Modeling Plankton Herbivory Dynamics

[Dustinsfl]

This a plankton herbivore model.

The dimensionalized model is

$\displaystyle
\frac{dP}{dt} = rP\left[(K-P)-\frac{BH}{C+P}\right], \quad \frac{dH}{dt} = DH\left[\frac{P}{C+P} - AH\right]
$

where $r$, $K$, $A$, $B$, $C$, and $H$ are positive constants.

The dimensions of K, P, B, H, C have to be population (that is the only way I can see it to make since) then we have pop^2 - pop^2.

Then D or A has to be (pop)^{-1}.

I am trying to nondimensionalize to

$\displaystyle
\frac{dp}{d\tau} = p\left[(k-p) - \frac{h}{1+p}\right], \quad \frac{dh}{d\tau} = dh\left[\frac{p}{1+p} -ah\right]$

I am not sure what is a good starting point.
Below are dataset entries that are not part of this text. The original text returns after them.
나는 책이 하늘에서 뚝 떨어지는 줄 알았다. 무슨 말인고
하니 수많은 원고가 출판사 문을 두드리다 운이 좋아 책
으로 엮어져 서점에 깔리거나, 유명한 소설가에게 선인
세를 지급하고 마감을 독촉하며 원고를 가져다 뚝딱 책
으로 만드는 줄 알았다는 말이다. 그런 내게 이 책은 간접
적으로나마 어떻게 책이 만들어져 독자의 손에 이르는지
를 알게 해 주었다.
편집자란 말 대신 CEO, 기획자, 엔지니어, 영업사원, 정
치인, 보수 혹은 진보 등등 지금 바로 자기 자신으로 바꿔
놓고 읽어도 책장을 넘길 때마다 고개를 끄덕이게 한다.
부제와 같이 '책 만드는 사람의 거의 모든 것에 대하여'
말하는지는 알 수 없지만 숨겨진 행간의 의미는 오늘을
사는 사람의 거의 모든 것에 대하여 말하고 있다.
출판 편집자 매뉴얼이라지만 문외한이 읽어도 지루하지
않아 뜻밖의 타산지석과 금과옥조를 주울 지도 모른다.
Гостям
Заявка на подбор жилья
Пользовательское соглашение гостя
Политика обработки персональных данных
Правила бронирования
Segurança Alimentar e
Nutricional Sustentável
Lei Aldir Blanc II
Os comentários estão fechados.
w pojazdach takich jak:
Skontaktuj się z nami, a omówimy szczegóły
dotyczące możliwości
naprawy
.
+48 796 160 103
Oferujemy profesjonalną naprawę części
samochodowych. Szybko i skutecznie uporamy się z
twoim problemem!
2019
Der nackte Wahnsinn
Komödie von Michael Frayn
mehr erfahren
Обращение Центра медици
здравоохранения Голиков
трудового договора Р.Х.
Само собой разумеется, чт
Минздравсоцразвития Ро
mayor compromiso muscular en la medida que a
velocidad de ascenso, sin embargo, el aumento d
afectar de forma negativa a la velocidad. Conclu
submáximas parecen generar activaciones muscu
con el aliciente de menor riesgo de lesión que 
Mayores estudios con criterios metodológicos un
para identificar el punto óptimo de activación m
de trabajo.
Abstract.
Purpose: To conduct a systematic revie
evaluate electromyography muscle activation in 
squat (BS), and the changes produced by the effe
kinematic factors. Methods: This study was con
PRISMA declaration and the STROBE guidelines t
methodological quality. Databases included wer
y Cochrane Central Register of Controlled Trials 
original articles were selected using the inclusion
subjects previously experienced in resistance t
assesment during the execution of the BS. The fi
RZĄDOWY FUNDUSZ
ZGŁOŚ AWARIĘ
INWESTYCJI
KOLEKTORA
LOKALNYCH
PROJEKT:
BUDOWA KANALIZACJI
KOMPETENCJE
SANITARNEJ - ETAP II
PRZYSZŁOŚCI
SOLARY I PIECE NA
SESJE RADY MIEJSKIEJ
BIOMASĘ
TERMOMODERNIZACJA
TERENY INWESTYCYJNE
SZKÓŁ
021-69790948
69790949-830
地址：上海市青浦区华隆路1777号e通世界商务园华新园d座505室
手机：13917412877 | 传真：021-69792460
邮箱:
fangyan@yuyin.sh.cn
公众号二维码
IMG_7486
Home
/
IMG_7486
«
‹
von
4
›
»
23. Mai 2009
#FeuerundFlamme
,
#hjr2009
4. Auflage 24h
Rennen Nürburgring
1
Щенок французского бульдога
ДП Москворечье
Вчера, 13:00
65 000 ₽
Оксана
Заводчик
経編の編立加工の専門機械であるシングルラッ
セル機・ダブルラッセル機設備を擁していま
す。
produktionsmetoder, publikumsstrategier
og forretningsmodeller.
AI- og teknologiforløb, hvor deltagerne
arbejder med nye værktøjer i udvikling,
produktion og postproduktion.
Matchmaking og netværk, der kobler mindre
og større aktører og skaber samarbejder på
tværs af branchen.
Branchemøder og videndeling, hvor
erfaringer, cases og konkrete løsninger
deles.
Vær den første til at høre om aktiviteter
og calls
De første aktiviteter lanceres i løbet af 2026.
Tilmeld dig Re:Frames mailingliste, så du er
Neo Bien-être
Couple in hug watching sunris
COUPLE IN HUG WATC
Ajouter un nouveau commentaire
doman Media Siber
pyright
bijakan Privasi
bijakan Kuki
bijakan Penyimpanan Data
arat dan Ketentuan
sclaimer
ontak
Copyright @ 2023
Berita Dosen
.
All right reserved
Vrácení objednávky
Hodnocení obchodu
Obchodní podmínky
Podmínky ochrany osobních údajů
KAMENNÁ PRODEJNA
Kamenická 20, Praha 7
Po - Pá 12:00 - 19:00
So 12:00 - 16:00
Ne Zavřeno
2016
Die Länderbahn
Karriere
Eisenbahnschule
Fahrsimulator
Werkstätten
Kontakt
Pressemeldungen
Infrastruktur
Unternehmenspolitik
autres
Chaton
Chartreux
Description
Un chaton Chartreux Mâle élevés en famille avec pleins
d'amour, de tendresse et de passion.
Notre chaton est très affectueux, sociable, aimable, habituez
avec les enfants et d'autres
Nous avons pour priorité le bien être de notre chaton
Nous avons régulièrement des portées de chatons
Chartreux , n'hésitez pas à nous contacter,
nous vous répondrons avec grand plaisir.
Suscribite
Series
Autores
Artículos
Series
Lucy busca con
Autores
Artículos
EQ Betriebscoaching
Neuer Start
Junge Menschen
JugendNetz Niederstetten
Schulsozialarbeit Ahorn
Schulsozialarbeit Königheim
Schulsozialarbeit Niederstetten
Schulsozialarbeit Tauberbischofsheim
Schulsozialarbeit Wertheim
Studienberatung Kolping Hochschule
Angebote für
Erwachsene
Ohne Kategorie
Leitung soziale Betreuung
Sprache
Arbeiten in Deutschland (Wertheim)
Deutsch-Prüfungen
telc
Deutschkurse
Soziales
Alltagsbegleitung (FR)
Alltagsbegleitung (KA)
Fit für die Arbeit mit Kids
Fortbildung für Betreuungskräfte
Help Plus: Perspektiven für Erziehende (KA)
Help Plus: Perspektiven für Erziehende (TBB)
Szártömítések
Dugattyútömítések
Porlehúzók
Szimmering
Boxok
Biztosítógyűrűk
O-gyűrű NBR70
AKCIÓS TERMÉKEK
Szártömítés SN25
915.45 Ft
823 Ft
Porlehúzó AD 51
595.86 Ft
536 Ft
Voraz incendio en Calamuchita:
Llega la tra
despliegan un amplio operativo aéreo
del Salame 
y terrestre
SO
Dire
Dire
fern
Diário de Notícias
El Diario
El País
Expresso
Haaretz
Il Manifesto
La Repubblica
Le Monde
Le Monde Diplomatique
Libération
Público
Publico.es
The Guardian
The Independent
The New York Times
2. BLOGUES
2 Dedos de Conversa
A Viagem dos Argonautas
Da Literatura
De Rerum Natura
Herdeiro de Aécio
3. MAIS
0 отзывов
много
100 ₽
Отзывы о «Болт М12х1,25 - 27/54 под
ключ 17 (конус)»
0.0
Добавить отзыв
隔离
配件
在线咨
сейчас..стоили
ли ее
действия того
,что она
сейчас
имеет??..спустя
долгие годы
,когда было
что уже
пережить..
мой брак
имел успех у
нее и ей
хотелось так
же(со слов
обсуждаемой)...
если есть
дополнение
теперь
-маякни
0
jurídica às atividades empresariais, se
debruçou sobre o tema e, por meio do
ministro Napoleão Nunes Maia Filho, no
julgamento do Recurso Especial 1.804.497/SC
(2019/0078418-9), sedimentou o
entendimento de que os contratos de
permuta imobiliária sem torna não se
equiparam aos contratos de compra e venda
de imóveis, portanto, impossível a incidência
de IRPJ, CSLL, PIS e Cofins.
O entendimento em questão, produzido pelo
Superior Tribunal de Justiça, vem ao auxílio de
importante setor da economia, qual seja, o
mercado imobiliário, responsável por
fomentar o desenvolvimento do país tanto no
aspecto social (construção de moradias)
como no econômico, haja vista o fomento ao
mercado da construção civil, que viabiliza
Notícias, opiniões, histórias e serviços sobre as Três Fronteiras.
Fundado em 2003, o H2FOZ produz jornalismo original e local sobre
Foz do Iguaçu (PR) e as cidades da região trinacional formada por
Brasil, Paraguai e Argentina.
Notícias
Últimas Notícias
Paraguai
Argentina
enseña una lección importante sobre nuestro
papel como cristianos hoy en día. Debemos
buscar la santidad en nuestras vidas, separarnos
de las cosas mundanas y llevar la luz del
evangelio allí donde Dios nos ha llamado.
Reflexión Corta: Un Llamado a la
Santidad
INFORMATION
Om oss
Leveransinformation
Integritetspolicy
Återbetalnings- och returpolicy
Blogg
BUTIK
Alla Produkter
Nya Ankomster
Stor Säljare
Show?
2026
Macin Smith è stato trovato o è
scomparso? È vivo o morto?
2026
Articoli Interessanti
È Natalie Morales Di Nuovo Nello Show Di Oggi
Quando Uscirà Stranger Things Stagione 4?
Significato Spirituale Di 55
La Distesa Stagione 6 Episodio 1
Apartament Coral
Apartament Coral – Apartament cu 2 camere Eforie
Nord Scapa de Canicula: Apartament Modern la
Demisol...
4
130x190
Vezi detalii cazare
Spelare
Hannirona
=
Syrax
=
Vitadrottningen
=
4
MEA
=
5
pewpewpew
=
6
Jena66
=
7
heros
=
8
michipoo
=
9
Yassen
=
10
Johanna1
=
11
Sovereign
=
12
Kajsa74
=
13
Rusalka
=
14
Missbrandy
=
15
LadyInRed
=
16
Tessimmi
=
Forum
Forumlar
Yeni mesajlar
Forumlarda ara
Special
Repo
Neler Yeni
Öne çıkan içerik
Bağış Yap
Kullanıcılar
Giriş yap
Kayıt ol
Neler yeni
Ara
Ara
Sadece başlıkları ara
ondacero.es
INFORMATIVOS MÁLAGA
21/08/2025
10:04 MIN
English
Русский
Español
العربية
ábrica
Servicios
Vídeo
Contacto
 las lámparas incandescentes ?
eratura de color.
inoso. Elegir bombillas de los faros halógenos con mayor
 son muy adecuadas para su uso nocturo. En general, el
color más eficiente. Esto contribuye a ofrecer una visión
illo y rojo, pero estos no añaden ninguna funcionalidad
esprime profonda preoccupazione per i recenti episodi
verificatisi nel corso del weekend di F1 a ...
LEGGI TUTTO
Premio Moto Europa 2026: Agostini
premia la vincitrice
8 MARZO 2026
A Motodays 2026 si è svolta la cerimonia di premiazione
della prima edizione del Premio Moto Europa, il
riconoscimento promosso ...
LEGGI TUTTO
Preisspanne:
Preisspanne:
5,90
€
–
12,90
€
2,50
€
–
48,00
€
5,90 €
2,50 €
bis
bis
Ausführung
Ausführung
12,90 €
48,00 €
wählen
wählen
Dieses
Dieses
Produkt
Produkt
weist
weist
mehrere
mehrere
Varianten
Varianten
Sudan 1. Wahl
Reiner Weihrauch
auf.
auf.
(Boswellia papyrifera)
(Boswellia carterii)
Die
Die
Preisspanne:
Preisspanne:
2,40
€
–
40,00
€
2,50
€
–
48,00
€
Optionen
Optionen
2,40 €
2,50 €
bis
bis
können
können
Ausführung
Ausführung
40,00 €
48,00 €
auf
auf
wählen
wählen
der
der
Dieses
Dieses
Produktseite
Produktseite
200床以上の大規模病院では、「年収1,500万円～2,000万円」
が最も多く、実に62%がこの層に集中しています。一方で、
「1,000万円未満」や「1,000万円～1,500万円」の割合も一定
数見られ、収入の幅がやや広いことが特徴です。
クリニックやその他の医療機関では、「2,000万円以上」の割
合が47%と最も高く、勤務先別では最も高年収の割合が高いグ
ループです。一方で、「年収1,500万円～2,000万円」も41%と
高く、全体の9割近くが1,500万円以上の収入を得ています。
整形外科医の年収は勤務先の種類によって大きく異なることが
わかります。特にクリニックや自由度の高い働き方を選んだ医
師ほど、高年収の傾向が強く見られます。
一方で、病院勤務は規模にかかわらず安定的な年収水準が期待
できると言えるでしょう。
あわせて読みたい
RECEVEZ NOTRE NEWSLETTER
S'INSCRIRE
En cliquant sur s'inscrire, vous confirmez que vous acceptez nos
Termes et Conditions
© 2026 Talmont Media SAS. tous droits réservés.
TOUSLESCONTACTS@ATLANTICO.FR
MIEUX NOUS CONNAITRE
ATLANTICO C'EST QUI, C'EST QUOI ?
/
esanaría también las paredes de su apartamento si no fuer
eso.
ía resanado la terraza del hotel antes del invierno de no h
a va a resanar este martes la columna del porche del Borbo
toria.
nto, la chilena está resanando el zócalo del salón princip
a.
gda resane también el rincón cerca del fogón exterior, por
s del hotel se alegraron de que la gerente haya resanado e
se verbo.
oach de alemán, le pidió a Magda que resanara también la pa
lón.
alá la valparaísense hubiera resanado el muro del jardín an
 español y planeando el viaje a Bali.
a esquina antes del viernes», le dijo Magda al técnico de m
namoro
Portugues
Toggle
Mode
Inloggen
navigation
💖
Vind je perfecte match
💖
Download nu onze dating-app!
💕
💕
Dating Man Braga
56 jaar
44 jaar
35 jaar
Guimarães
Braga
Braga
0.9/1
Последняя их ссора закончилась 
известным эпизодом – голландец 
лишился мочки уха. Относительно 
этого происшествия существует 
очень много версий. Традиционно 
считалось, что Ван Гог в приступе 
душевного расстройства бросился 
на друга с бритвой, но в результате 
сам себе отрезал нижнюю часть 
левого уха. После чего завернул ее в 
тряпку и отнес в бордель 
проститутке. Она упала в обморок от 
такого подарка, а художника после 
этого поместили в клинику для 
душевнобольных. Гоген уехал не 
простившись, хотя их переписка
I need a hint on one dimensionless unit.

 

[Mathwebster]

Start with $p = \dfrac{P}{C}.$

 

[Dustinsfl]

Start with $p = \dfrac{P}{C}.$

How were you able to identify that as a substitution?

$k = \frac{K}{C}$ then correct?

 

[Mathwebster]

Well, $P$ and $C$ have the same dimenson, right? So let $P = Cp$ so that $p$ is dimensionless.

 

[Dustinsfl]

Well, $p$ and $C$ have the same dimenson, right? So let $P = pC$ so that $p$ is dimensionless.

How I see the problem I believe they do unless I am wrong. I wasn't told any dimensions but I know P and H are population and t is time.

 

[Mathwebster]

How I see the problem I believe they do unless I am wrong.

You might want to rephrase this statement - it makes no sense!

 

[Dustinsfl]

You might want to rephrase this statement - it makes no sense!

How I see the problem, I believe P and C have the same dimensions unless I am wrong.

 

[HallsofIvy]

You said they were both "population". What different dimensions could there be? I suppose P could be measured in "people" and C in "thousands of people" but the ratio would still be dimensionless- if P is 120000 people and C is 400 "thousands of people", P/C= 12/3 (people/1000 people)= 4/1000.

 

[Dustinsfl]

Are these substitutions correct?

$k=\dfrac{K}{C}$ and $\tau=tr$.

I can't figure out $r,H,B$ in the first DE as well and $A$ and $D$ in the second.

 

[Dustinsfl]

So skipping the nondimensionalizing, next I am trying to show that for 0 < k < 1 the positive steady state is stable by noting the signs $\frac{dp}{d\tau}$ and $\frac{dh}{d\tau}$.

So the derivatives are

$$
k - 2p - \dfrac{h - p}{(1 + p)^2} \ \text{and} \ \dfrac{dp}{1 + p} - 2dah
$$

I don't get how the derivatives are going to help answer this question. Could it make $k - 2p - \dfrac{h - p}{(1 + p)^2} < 0$?

 

[Dustinsfl]

The dimensions I know are:

$$
p =\frac{P}{C}, \ k=\frac{K}{C}, \ h=\frac{HB}{C^2}, \ \tau=Crt
$$

That means
$$
a = \frac{AC^2}{B} \ \text{and} \ d = \frac{D}{Cr}
$$

But those wouldn't be dimensionless.

I found the problem. A has to be 1 over population. I am still not sure of D though.

 

[Dustinsfl]

This a plankton herbivore model.

The dimensionalized model is

$\displaystyle
\frac{dP}{dt} = rP\left[(K-P)-\frac{BH}{C+P}\right], \quad \frac{dH}{dt} = DH\left[\frac{P}{C+P} - AH\right]
$

where $r$, $K$, $A$, $B$, $C$, and $H$ are positive constants.

The dimensions of K, P, B, H, C have to be population (that is the only way I can see it to make since) then we have pop^2 - pop^2.

Then D or A has to be (pop)^{-1}.

I am trying to nondimensionalize to

$\displaystyle
\frac{dp}{d\tau} = p\left[(k-p) - \frac{h}{1+p}\right], \quad \frac{dh}{d\tau} = dh\left[\frac{p}{1+p} -ah\right]$

I am not sure what is a good starting point. I need a hint on one dimensionless unit.

How can I find the a,k parameter plane so I can answer:
Hence show that in the a,k parameter plane a necessary condition for a periodic solution to exist is that a,k lie in the domain bounded by a = 0 and $a=4(k-1)/(k+1)^3$. Hence show that if a < 4/27 there is a window of values of k where periodic solutions are possible.